Unfortunately HR, training and other functions that relate to increasing the value of people tend to be among the first functions to get cut when organizations are trying to save money, said Parker.

“For most companies, the investment they make in their employees will far exceed any other cost, with the possible exception of manufacturing, where raw material costs may be higher,” said Matt Hemmingsen, vice-president HR at Marnlen Management and a strategic capability expert with HR association Strategic Capability Network.

HR must become more strategic to help businesses get the best rate of return on what’s been invested in the company’s human capital, he said. The role of strategic HR is to find where it makes the most sense to invest to get the most of employees.

Parker’s report summarized what four different North American companies learned by successfully undergoing an HR transformation. These companies were Caterpillar, Telus, Scotiabank and Weyerhaeuser, the Federal Way, Wash.-based lumber products producer.

While there were organizational differences, HR’s new business role looked similar at all four companies. The senior leader of HR is responsible for HR throughout the organization, is the chief advisor to the senior executive team and is often part of that team.

Different HR managers then serve as business partners to line managers of various business units. In some of the companies, the HR business partner also has a team working with her.

“All the efforts of that group are devoted to helping the line manager improve the performance of the overall line unit,” said Parker.

Each organization also centralized people with expertise in specific HR activities, such as learning, talent management, compensation and benefits at the corporate level.
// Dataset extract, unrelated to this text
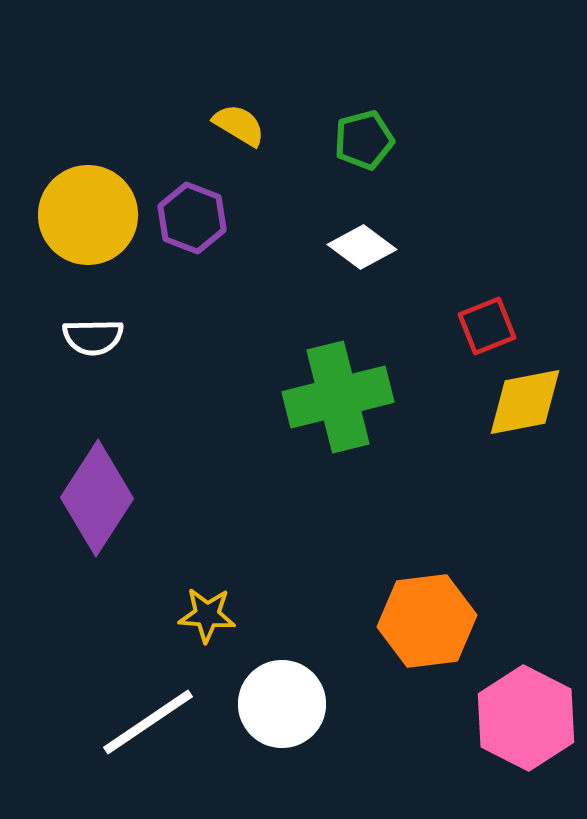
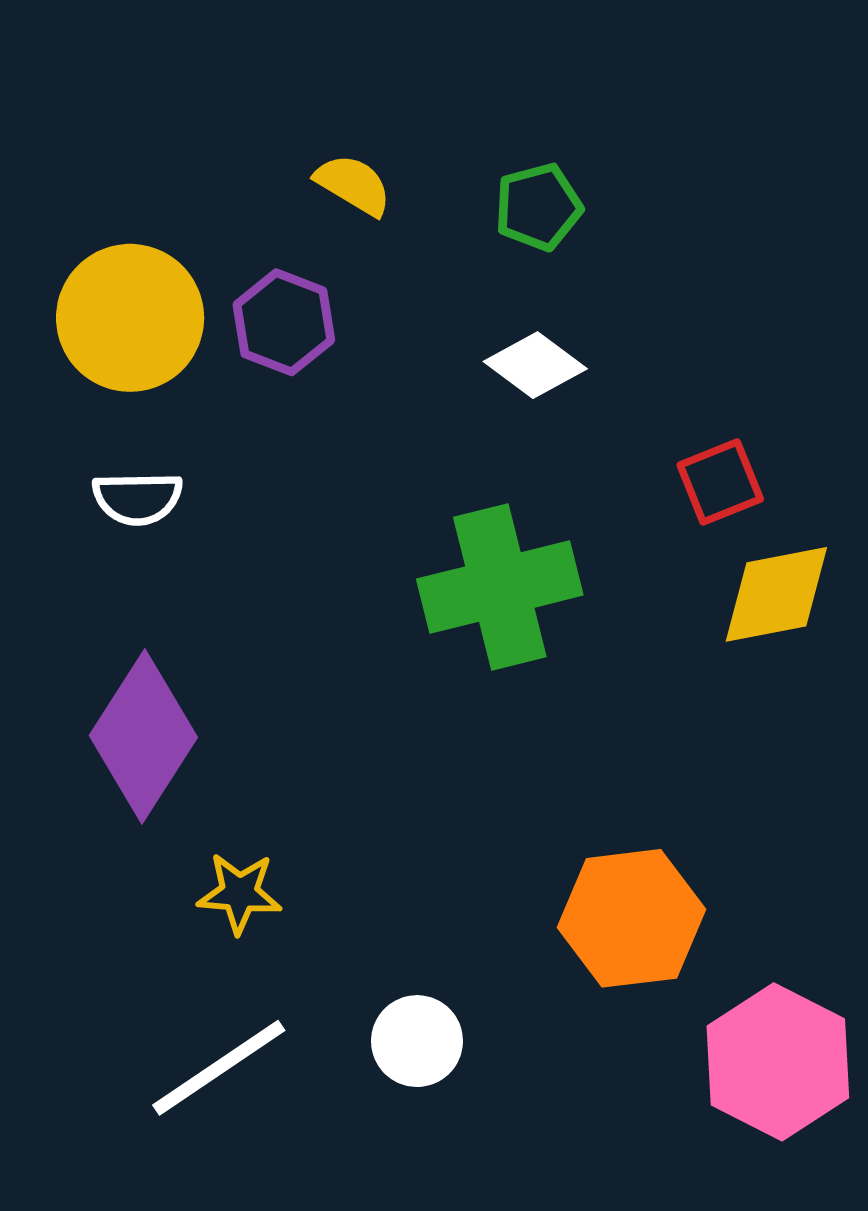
yellow star: (207, 615) -> (240, 893), moved
white circle: (282, 704) -> (417, 1041), size x0.7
These centres of expertise advise the business units and senior management.

All four organizations also implemented a shared services structure, consolidating comparable services, such as payroll and benefits, from across the business. Internally automating or outsourcing these activities shifts the transactional elements out of HR’s purview.
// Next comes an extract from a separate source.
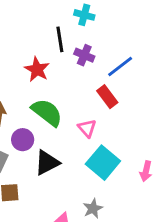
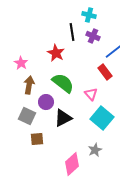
purple cross: (84, 55) -> (93, 36), moved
While the change in the HR function at each of the organizations followed an overall change in the companies’ strategic focus, Parker said a new organizational strategy isn’t essential to HR becoming more strategic.

“It just means much more of an uphill effort on the part of HR,” he said. However, to make the transition a success, the HR leader must have the support of senior management and especially the CEO or president.

“If those things aren’t there, it’s almost a foregone failure,” said Parker.

Before the HR leader even contemplates a strategic shift, she must first learn the business, said Hemmingsen.

“If you don’t understand the business context, how can you realistically propose changes to improve the business?” he said.

Gaining this understanding begins by sitting down with the senior executives and talking to them about what’s important to the business. HR leaders must then begin to look at what they can do to help the business achieve these objectives that may be three or five years down the line, said Hemmingsen. Unfortunately, most HR leaders aren’t able to shift their focus to the longer term, he said.

“What I see in organizations now is (HR) managers more involved in the day-to-day transactions and compliance issues,” he said. “And because of this, line management just doesn’t have the trust that the strategic value add initiatives are going to get done.”

Not all organizations can feasibly transform the HR function. Some are too small and don’t have the resources. But if larger organizations begin the transformation, others will follow, said Parker.

“It will have a trickle down effect as other organizations see the value,” he said. “And then it will gain greater acceptance and be copied by mid-sized and small organizations.”